There was also a tiny church built by the mother of Constantine shortly after his conversion. This had been changed and extended over the years, and now had a bell tower that stood incongruously beside it.
‘Are you up to climbing this?’ Lucius asked. ‘I can show you something that will raise your spirits.’
I nodded. He helped me up the narrow steps to the top. I clutched with my good arm at the wooden rail, wondering at how little strength I could put into the grip. Even so, I could feel the gradual return of strength. Young bodies have the most wondrous resilience. The fever had not been great, and now it was passing.
At the top, Lucius leant over the northern parapet. ‘Do you see that blur in the distance?’ he asked.
I looked. Before me lay an immense flat waste, an embanked road leading through it until lost in the heat haze. Far beyond, almost on the horizon, I saw what Lucius was pointing at. It was a blur at first. But I focused and concentrated. Through the low, shimmering air, I could see a high and wide expanse of domes and towers.
There were miles and miles yet to go. But I’d had my first sight of Ravenna – that great, untakeable fastness perched between a marsh and the sea. From here, the last Western emperors had ruled Italy as best they could, safe from the general havoc that lapped or overpoured the walls of every other city. From here, the exarch now ruled, in continual touch by sea with Constantinople and the world that stretched far beyond the narrow confines of the West.
Within those walls lay the last undamaged fragments of the old Roman life – the palaces and libraries and bathhouses and trading marts, and the large remains of an urban culture to which all Italy had once been home.
‘We’ll be there tomorrow,’ Lucius said. ‘Once I’ve got you bathed and rested, we’ll take ourselves to the exarch.
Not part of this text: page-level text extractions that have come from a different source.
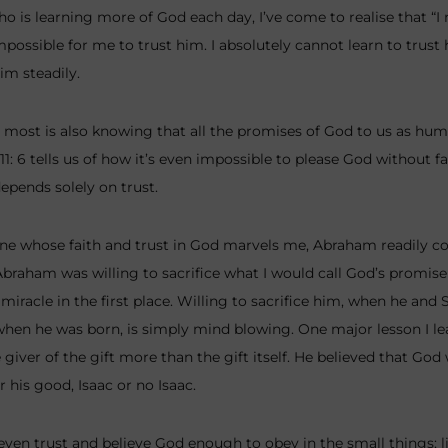
o is learning more of God each day, I’ve come to realise that “I
mpossible for me to trust him. I absolutely cannot learn to trust
im steadily.
ost is also knowing that all the promises of God to us as human
1: 6 tells us of how it’s even impossible to please God without fai
depends solely on trust.
ne whose faith and trust in God marvels me, Abraham readily c
braham was willing to sacrifice what I would call God’s promise
miracle in the first place. Willing to sacrifice him, when he and
en he was born, is simply mind blowing. One major lesson I le
iver of the gift more than the gift itself. He believed that God
 his good, Isaac or no Isaac.
 even trust and believe God enough to obey in the small things; 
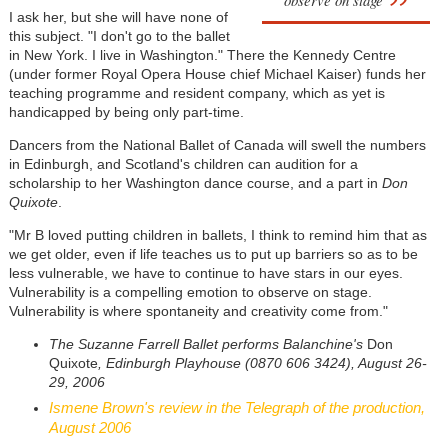
observe on stage
I ask her, but she will have none of
this subject. "I don't go to the ballet
in New York. I live in Washington." There the Kennedy Centre
(under former Royal Opera House chief Michael Kaiser) funds her
teaching programme and resident company, which as yet is
handicapped by being only part-time.
Dancers from the National Ballet of Canada will swell the numbers
in Edinburgh, and Scotland's children can audition for a
scholarship to her Washington dance course, and a part in
Don
Quixote
.
"Mr B loved putting children in ballets, I think to remind him that as
we get older, even if life teaches us to put up barriers so as to be
less vulnerable, we have to continue to have stars in our eyes.
Vulnerability is a compelling emotion to observe on stage.
Vulnerability is where spontaneity and creativity come from."
The Suzanne Farrell Ballet performs Balanchine's
Don
Quixote
, Edinburgh Playhouse (0870 606 3424), August 26-
29, 2006
Ismene Brown's review in the Telegraph of the production,
August 2006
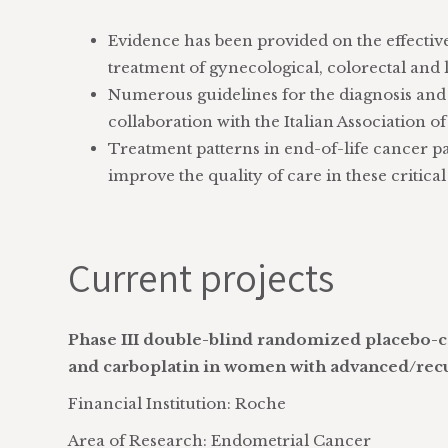
Evidence has been provided on the effectiv
treatment of gynecological, colorectal and 
Numerous guidelines for the diagnosis and
collaboration with the Italian Association 
Treatment patterns in end-of-life cancer pa
improve the quality of care in these critica
Current projects
Phase III double-blind randomized placebo-co
and carboplatin in women with advanced/rec
Financial Institution: Roche
Area of Research: Endometrial Cancer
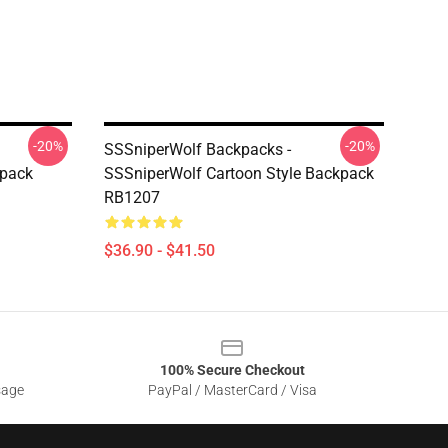
-20%
-20%
SSSniperWolf Backpacks -
kpack
SSSniperWolf Cartoon Style Backpack
RB1207
$36.90 - $41.50
100% Secure Checkout
sage
PayPal / MasterCard / Visa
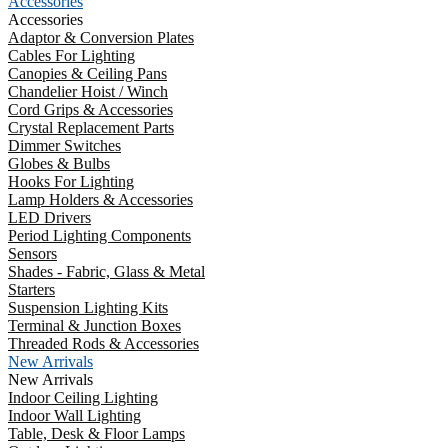
Accessories
Accessories
Adaptor & Conversion Plates
Cables For Lighting
Canopies & Ceiling Pans
Chandelier Hoist / Winch
Cord Grips & Accessories
Crystal Replacement Parts
Dimmer Switches
Globes & Bulbs
Hooks For Lighting
Lamp Holders & Accessories
LED Drivers
Period Lighting Components
Sensors
Shades - Fabric, Glass & Metal
Starters
Suspension Lighting Kits
Terminal & Junction Boxes
Threaded Rods & Accessories
New Arrivals
New Arrivals
Indoor Ceiling Lighting
Indoor Wall Lighting
Table, Desk & Floor Lamps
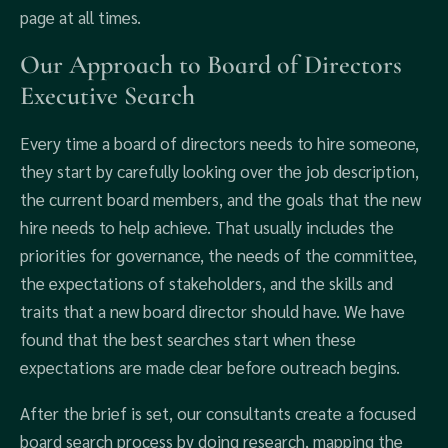
page at all times.
Our Approach to Board of Directors
Executive Search
Every time a board of directors needs to hire someone,
they start by carefully looking over the job description,
the current board members, and the goals that the new
hire needs to help achieve. That usually includes the
priorities for governance, the needs of the committee,
the expectations of stakeholders, and the skills and
traits that a new board director should have. We have
found that the best searches start when these
expectations are made clear before outreach begins.
After the brief is set, our consultants create a focused
board search process by doing research, mapping the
I would have sent a slave ahead to alert him to our coming. In the present circumstances, it may be best for us simply to arrive unannounced at his door.’
Back down in the square before the church, I felt decidedly better. We’d outrun the dispensator’s men. Another day, and I’d be in the fabled Ravenna of the exarch. And I could hope for the answers to which I’d been laying impatient and not always advisable siege since that awful dawn by the Column of Phocas.
Whatever it meant for me, I swore, I’d have those answers.
After a brief and merciful rest, we set out again on the road. Before nightfall, we’d be travelling through that great marsh within which Ravenna was protected from all enemies. Some time the following day, we could expect to pass through the immense fortifications.
Yes, I’d have those answers.
47
We were deep into the marshes that protected Ravenna on its landward side. Still straight, the road passed across on a high causeway. Every mile or so, we were stopped and questioned at one of the military checkpoints that blocked the only approach to the city. Each time, Lucius showed his letter of safe conduct, and we passed through.
The marshes went on for miles. We’d made our gradual descent onto them in the morning. Now I was grown almost used to their hot, stinking air.
I asked how the city could possibly survive in a climate so pestilential.
‘The city itself has the most wonderful air,’ Lucius explained.
Just before Ravenna, he continued, the marshes gave way to more solid ground. Part of the city was built on this, part on moles sunk deep into the coastal mud. The continual breeze from the Adriatic gave it an unexpectedly fine climate. The gentle movement of the tide washed sea water in and out twice a day through the canals that intersected much of the city. This carried away all the filth and other refuse that would otherwise have remained to fester into an epidemic. Such infections as did take hold in the city were carried in along the shipping lanes from the world outside. Even these were less terrible than when they reached Rome or any of the inland cities.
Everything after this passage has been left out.